The next three figures show each of these tools and how they handle zero values on a date axis. Note the long zero tails at the beginning and end of the Google Spreadsheets representation of the data shown here:

An introductory example

Google Spreadsheets automatically fills in any missing days with a zero.

The D3 JavaScript visualization library will do the same, filling in zero values for missing dates in a range by default, as shown in the next graph.

Tip

For a simple D3 line graph example, take a look at this tutorial: http://bl.ocks.org/mbostock/3883245.

An introductory example

D3 automatically fills in any missing days with a zero.

Excel also has identical date-filling behavior in its default line graph, as shown here:

An introductory example

Excel automatically fills in any missing days with a zero.

Next, we need to consider whether, by allowing zero values for dates, we are also making our x axis substantially longer (my count query yielded 1211 rows, but there are a total of 1822 days in the range specified, which is 1998-2002). Maybe showing zero count days might not work; if the graph is so crowded, we cannot see the gaps anyway.

To compare, we can quickly run the same data into Google Spreadsheets (you can do this in Excel or D3 too), but this time, we will only select our count column to build the graph, thereby forcing Google Spreadsheets to not show dates on the x axis.

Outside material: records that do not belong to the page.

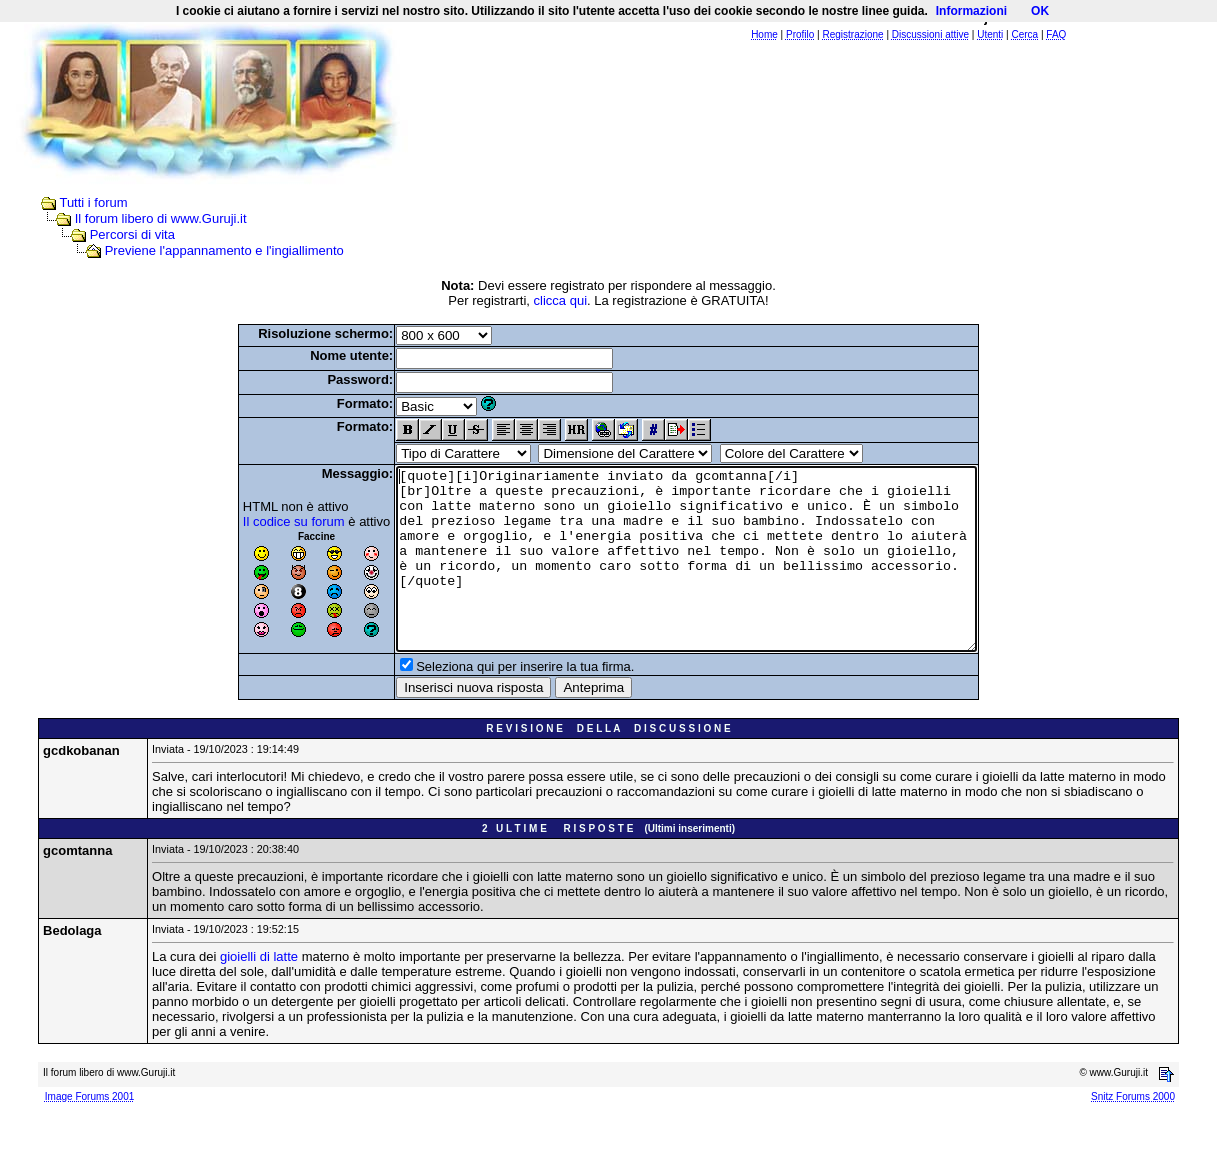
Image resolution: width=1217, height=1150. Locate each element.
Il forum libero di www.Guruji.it (161, 218)
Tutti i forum (93, 202)
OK (1040, 11)
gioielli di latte (259, 992)
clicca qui (560, 300)
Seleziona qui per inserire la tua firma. (490, 702)
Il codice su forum (259, 521)
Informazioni (971, 11)
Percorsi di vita (132, 234)
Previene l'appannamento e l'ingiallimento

The result is the true shape of only the data that came from the database count query with no zero count days filled in. The long tails are gone, but the overall shape of the important part of the graph (the middle) remains the same:

An introductory example

The graph now shows only dates with one or more message.

Lucky for us, the shape of the data is similar, save for a shorter head and tail on the graph. Based on this comparison, and based on what we plan to do with the data (remember that all we wanted to do was create a simple line graph), we can feel good about our decision to move forward without specifically creating a dataset showing zero count days.

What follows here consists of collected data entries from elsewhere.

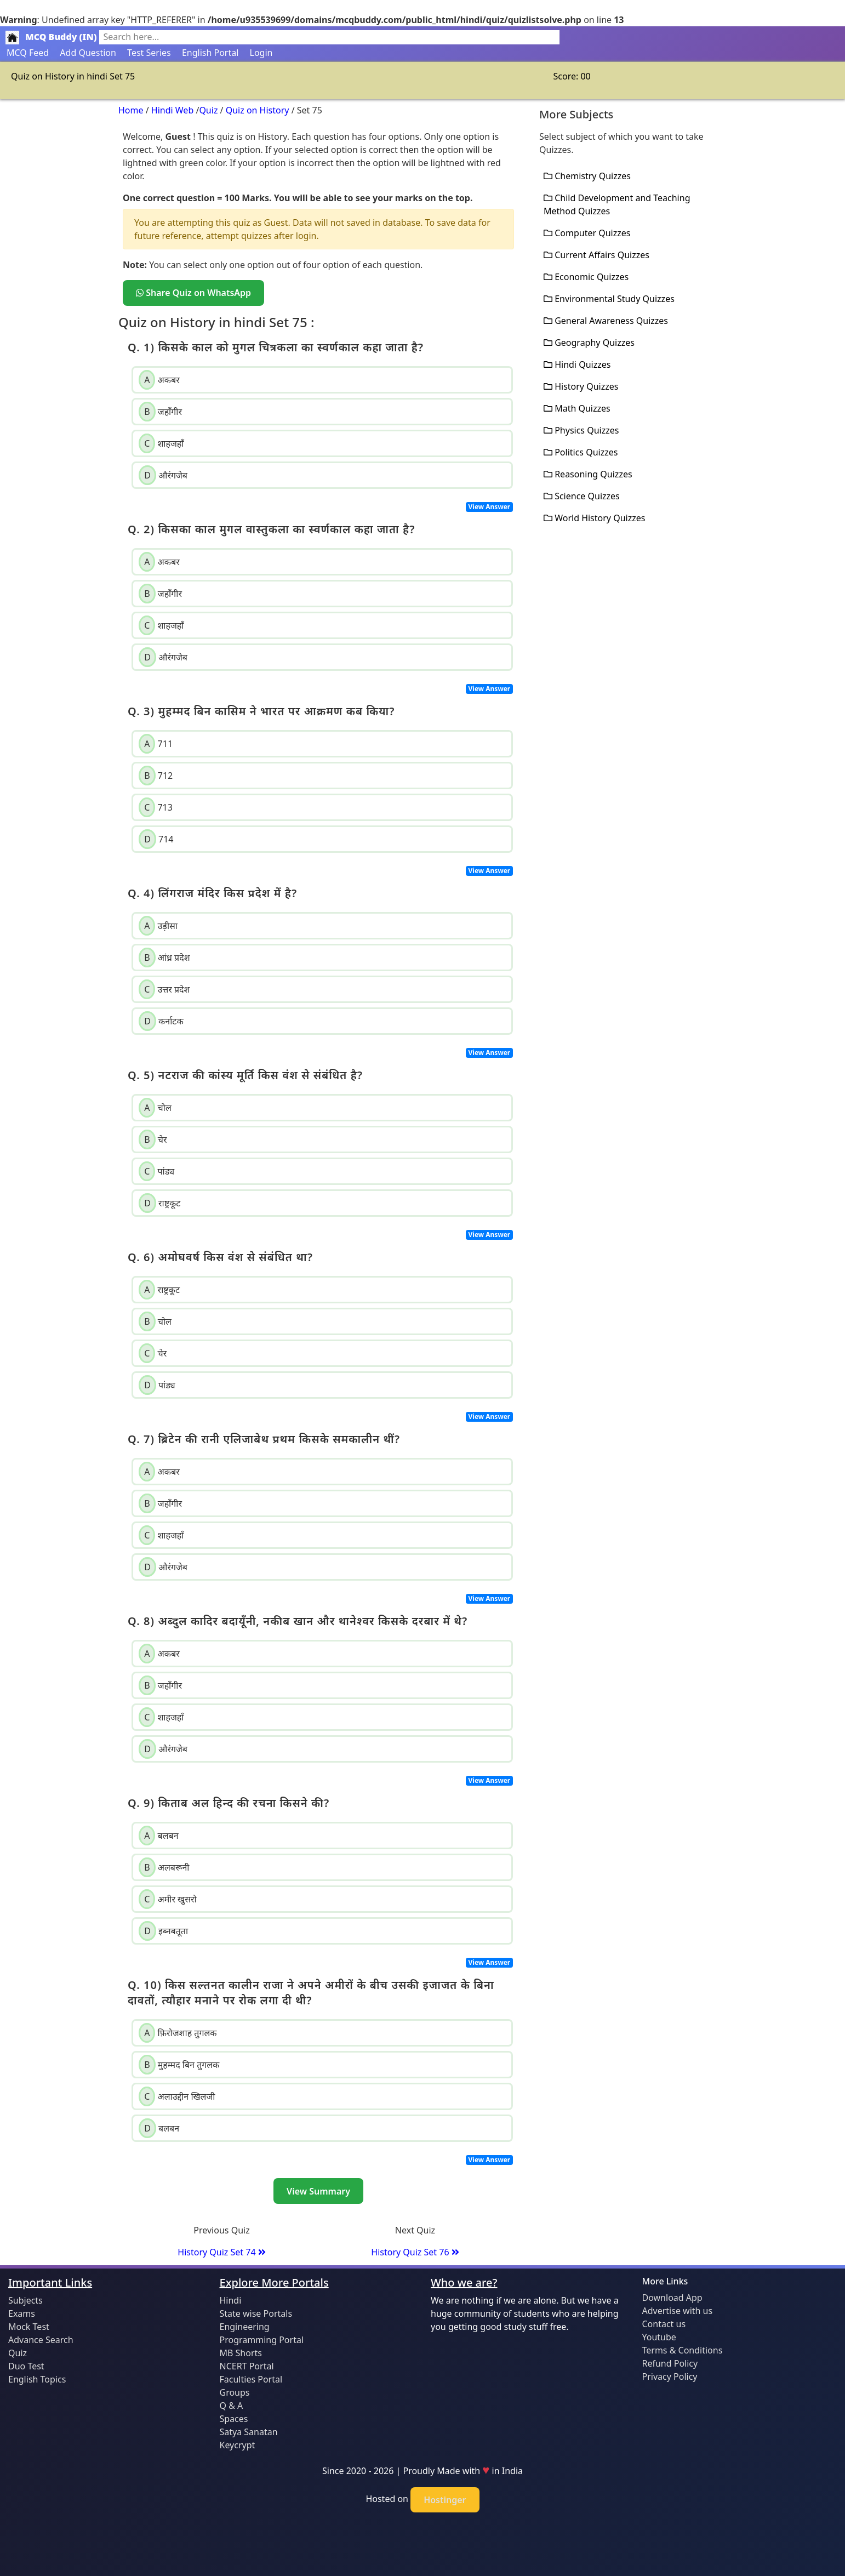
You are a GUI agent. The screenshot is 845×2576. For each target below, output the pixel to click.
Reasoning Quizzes (588, 474)
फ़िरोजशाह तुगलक (177, 2032)
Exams (21, 2313)
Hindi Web (172, 110)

When all is said and done, the line graphs reveal that Enron had several significant peaks in e-mail traffic. The largest peaks and heaviest traffic occurred in the October and November of 2001, when the scandal broke. The two smaller peaks occurred around June 26-27 of 2001 and December 12-13 of 2000, when similar newsworthy events involving Enron transpired (one involving the California energy crisis and another involving a leadership change at the company).

If you get excited by data analysis, you probably have all sorts of cool ideas for what to do next with this data. And now that you have cleaned data, it will make your analysis tasks easier, hopefully!

Summary

After all that work, it looks like The New York Times was right. As you can see from this simple exercise, data cleaning indeed comprises about 80 percent of the effort of answering even a tiny data-oriented question (in this case, talking through the rationale and choices for data cleaning took 700 words out of the 900-word case study). Data cleaning really is a pivotal part of the data science process, and it involves understanding technical issues and also requires us to make some value judgments. As part of data cleaning, we even had to take into account the desired outcomes of both the analysis and visualization steps even though we had not really completed them yet.

After considering the role of data cleaning as presented in this chapter, it becomes even more obvious how improvements in our cleaning effectiveness could quickly add up to substantial time savings.

The next chapter will describe a few of the fundamentals that will be required for any "data chef" who wants to move into a bigger, better "kitchen", including file formats, data types, and character encodings.